From the episode, “Old Habits Die Hard” (Perella’s)
FOR THE TOMATO SAUCE
2 cloves garlic, sliced
½ white onion, diced
16 oz San Marzano tomatoes
1 tsp. tomato paste
½ cup red wine
1 tbsp grapeseed oil
FOR THE POLENTA
1 cup polenta (dry)
2 cups heavy cream
1 cup whole milk
3 tbsp grated Parmesan
FOR THE CHICKEN
1 tbsp salt
2 tbsp brown sugar
1 tsp chili flakes
1 cup all-purpose flour
10 eggs, cracked and whipped
1 cup Panko bread crumbs
1 lb shredded mozzarella cheese
2 bunches broccolini
5 chicken thighs
3 qts blended oil (or favorite animal fat)
10 oz tomato sauce
2 tbsp grapeseed oil
1) In a small sauce pot over medium heat, add onions. Allow to cook for 3 minutes. Then add garlic and allow to cook for 2 more minutes.
2) Next add tomato paste and red wine and allow to cook for another 4 minutes.

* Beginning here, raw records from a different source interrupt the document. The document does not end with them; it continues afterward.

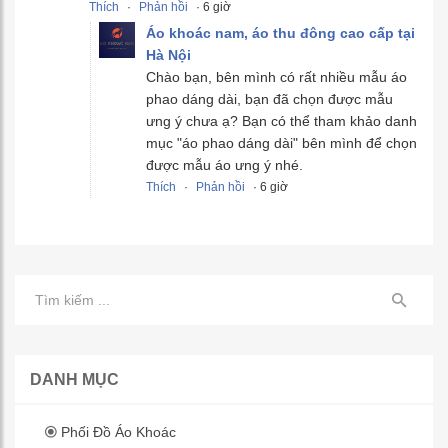
Thích
·
Phản hồi
· 6 giờ
Áo khoác nam, áo thu đông cao cấp tại
Hà Nội
Chào bạn, bên mình có rất nhiều mẫu áo
phao dáng dài, bạn đã chọn được mẫu
ưng ý chưa ạ? Bạn có thể tham khảo danh
mục "áo phao dáng dài" bên mình để chọn
được mẫu áo ưng ý nhé.
Thích
·
Phản hồi
· 6 giờ
DANH MỤC
Phối Đồ Áo Khoác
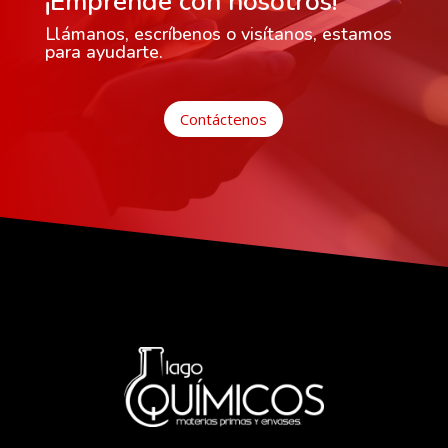
¡Emprende con nosotros!
Llámanos, escríbenos o visítanos, estamos
para ayudarte.
Contáctenos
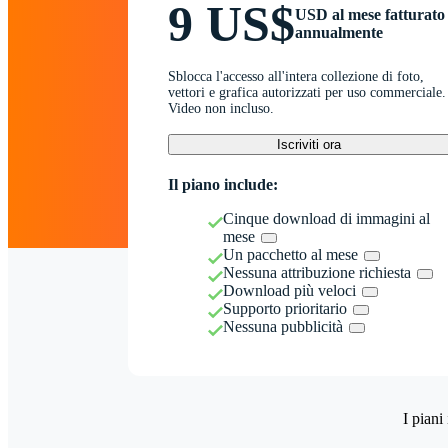
9 US$
USD al mese fatturato
annualmente
Sblocca l'accesso all'intera collezione di foto,
vettori e grafica autorizzati per uso commerciale.
Video non incluso.
Iscriviti ora
Il piano include:
Cinque download di immagini al
mese
Un pacchetto al mese
Nessuna attribuzione richiesta
Download più veloci
Supporto prioritario
Nessuna pubblicità
I piani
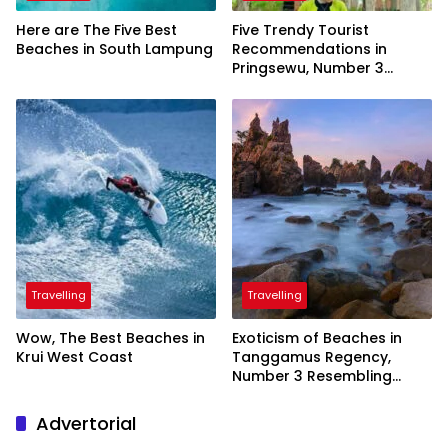
Here are The Five Best
Five Trendy Tourist
Beaches in South Lampung
Recommendations in
Pringsewu, Number 3
Inaugurated by the
President
Travelling
Travelling
Wow, The Best Beaches in
Exoticism of Beaches in
Krui West Coast
Tanggamus Regency,
Number 3 Resembling
Nature Paintings
Advertorial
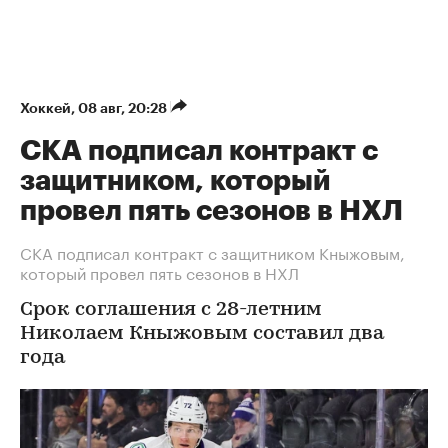
Хоккей
⁠,
08 авг, 20:28
СКА подписал контракт с
защитником, который
провел пять сезонов в НХЛ
СКА подписал контракт с защитником Кныжовым,
который провел пять сезонов в НХЛ
Срок соглашения с 28-летним
Николаем Кныжовым составил два
года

3) Last add crushed canned tomatoes and allow to cook for 1.5 hours. Season with salt and pepper.
1) In a mixing bowl add salt, sugar, and chili flakes and mix.
2) Coat 1 tbs of cure on each chicken thigh 24 hours prior to cooking chicken.
3) Place chicken in a roasting pan or a deep pot and cover with oil. Place in a 250° oven for 1.5 hours.
4) Pull chicken from fat and allow to chill.
5) Blanch broccolini in a pot of boiling water. Finish in a sauté pan over high heat.
BREADING AND FRYING
1) In 3 separate mixing bowls, add flour in one, eggs in another, and Panko bread crumbs in the third.
2) Place already cooked chicken in flour, then eggs, and last in Panko bread crumbs.
3) Place chicken in a 350° fryer and cook until chicken is golden brown.
1) In a small sauce pot add heavy cream and milk. Bring to a boil.
3) Using a whisk slowly incorporate polenta. Allow to cook for 10 minutes.
4) Incorporate cheese, butter, salt, and pepper.
1) Pull chicken and place on a cookie tray. Top chicken with 1 oz of tomato sauce, and top with shredded mozzarella cheese.
2) Place in a 350° oven and cook until cheese is melted.
3) Plate chicken on top of polenta and broccolini.